Task requirements: Records follow. Pull out every line that contains "SpringerBriefs".

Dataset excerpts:
☆ ☆ ☆ ☆ ☆ ☆ ☆

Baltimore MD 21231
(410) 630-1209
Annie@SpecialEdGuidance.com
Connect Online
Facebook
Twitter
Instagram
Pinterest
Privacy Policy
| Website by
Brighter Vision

☆ ☆ ☆ ☆ ☆ ☆ ☆

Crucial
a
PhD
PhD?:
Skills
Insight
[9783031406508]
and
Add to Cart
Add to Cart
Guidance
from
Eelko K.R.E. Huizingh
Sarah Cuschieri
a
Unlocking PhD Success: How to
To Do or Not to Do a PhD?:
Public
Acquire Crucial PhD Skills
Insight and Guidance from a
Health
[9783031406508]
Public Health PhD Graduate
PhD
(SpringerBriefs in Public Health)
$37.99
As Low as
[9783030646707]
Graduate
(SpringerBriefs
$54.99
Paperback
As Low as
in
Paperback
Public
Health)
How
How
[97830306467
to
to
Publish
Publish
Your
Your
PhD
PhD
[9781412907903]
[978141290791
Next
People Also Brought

☆ ☆ ☆ ☆ ☆ ☆ ☆

Written response:
(SpringerBriefs in Public Health)
(SpringerBriefs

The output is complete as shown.